What you will do |
Copy each entry precisely as written, and do not carry over the pictures.
Records shown START
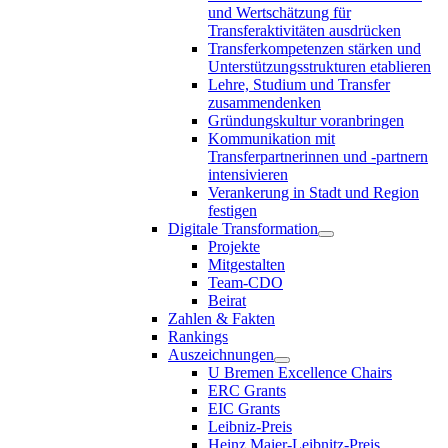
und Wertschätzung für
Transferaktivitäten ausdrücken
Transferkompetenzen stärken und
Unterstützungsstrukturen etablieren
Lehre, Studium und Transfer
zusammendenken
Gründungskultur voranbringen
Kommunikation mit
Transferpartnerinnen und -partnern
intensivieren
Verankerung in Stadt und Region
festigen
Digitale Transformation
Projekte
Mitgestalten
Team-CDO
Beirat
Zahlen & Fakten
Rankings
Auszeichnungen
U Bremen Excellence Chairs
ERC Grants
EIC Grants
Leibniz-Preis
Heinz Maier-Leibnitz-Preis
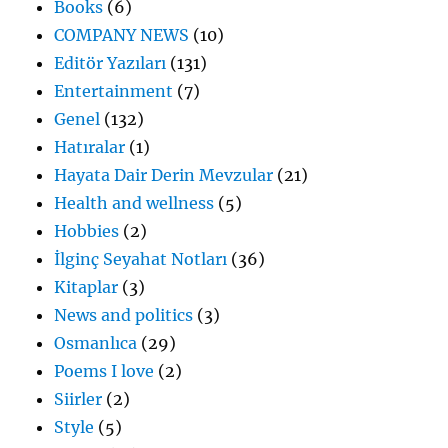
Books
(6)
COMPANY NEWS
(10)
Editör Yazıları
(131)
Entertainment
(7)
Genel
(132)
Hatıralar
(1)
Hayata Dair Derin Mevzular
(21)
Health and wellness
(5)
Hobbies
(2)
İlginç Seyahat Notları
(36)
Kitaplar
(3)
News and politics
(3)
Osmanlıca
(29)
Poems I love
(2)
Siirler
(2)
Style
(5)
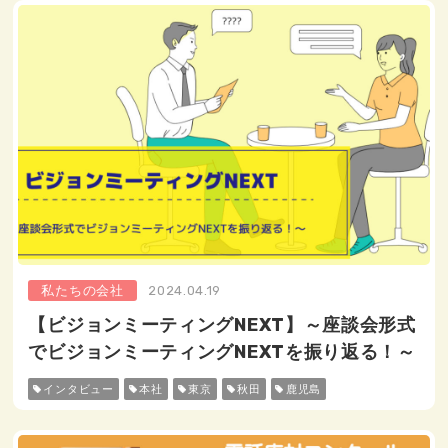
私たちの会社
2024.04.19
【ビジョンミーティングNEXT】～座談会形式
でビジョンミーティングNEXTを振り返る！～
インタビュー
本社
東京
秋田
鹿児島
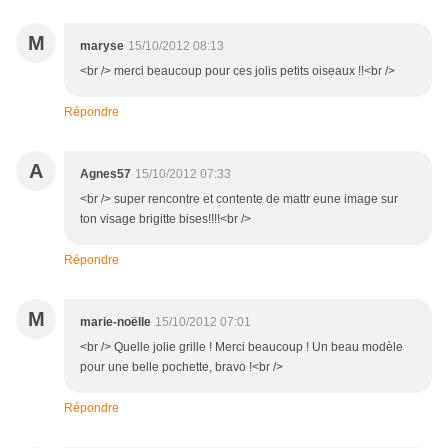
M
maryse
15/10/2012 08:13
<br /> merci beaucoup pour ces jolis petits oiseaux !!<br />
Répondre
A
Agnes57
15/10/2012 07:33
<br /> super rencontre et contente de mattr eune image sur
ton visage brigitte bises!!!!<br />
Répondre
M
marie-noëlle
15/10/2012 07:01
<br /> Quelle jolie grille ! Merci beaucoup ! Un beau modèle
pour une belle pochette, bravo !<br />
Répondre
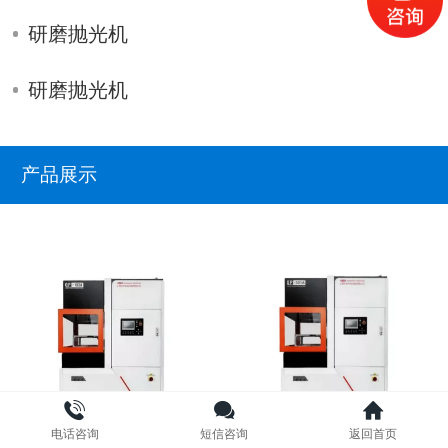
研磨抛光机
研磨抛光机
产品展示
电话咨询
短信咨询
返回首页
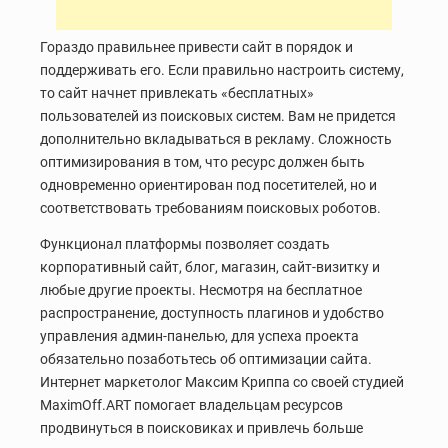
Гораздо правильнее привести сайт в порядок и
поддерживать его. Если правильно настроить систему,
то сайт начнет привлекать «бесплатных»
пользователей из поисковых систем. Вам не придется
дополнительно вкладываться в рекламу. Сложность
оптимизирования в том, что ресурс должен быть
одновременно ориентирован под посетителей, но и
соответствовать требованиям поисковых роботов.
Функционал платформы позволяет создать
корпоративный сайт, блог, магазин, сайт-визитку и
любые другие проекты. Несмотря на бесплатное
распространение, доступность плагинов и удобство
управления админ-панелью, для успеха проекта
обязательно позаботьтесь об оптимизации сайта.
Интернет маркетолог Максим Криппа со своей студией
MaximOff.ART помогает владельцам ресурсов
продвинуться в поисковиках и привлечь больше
Records shown END
Output below |
und Wertschätzung für
Transferaktivitäten ausdrücken
Transferkompetenzen stärken und
Unterstützungsstrukturen etablieren
Lehre, Studium und Transfer
zusammendenken
Gründungskultur voranbringen
Kommunikation mit
Transferpartnerinnen und -partnern
intensivieren
Verankerung in Stadt und Region
festigen
Digitale Transformation
Projekte
Mitgestalten
Team-CDO
Beirat
Zahlen & Fakten
Rankings
Auszeichnungen
U Bremen Excellence Chairs
ERC Grants
EIC Grants
Leibniz-Preis
Heinz Maier-Leibnitz-Preis
Books
(6)
COMPANY NEWS
(10)
Editör Yazıları
(131)
Entertainment
(7)
Genel
(132)
Hatıralar
(1)
Hayata Dair Derin Mevzular
(21)
Health and wellness
(5)
Hobbies
(2)
İlginç Seyahat Notları
(36)
Kitaplar
(3)
News and politics
(3)
Osmanlıca
(29)
Poems I love
(2)
Siirler
(2)
Style
(5)
私たちの会社
2024.04.19
【ビジョンミーティングNEXT】～座談会形式
でビジョンミーティングNEXTを振り返る！～
インタビュー
本社
東京
秋田
鹿児島
M
maryse
15/10/2012 08:13
<br /> merci beaucoup pour ces jolis petits oiseaux !!<br />
Répondre
A
Agnes57
15/10/2012 07:33
<br /> super rencontre et contente de mattr eune image sur
ton visage brigitte bises!!!!<br />
Répondre
M
marie-noëlle
15/10/2012 07:01
<br /> Quelle jolie grille ! Merci beaucoup ! Un beau modèle
pour une belle pochette, bravo !<br />
Répondre
研磨抛光机
研磨抛光机
产品展示
电话咨询
短信咨询
返回首页
Гораздо правильнее привести сайт в порядок и
поддерживать его. Если правильно настроить систему,
то сайт начнет привлекать «бесплатных»
пользователей из поисковых систем. Вам не придется
дополнительно вкладываться в рекламу. Сложность
оптимизирования в том, что ресурс должен быть
одновременно ориентирован под посетителей, но и
соответствовать требованиям поисковых роботов.
Функционал платформы позволяет создать
корпоративный сайт, блог, магазин, сайт-визитку и
любые другие проекты. Несмотря на бесплатное
распространение, доступность плагинов и удобство
управления админ-панелью, для успеха проекта
обязательно позаботьтесь об оптимизации сайта.
Интернет маркетолог Максим Криппа со своей студией
MaximOff.ART помогает владельцам ресурсов
продвинуться в поисковиках и привлечь больше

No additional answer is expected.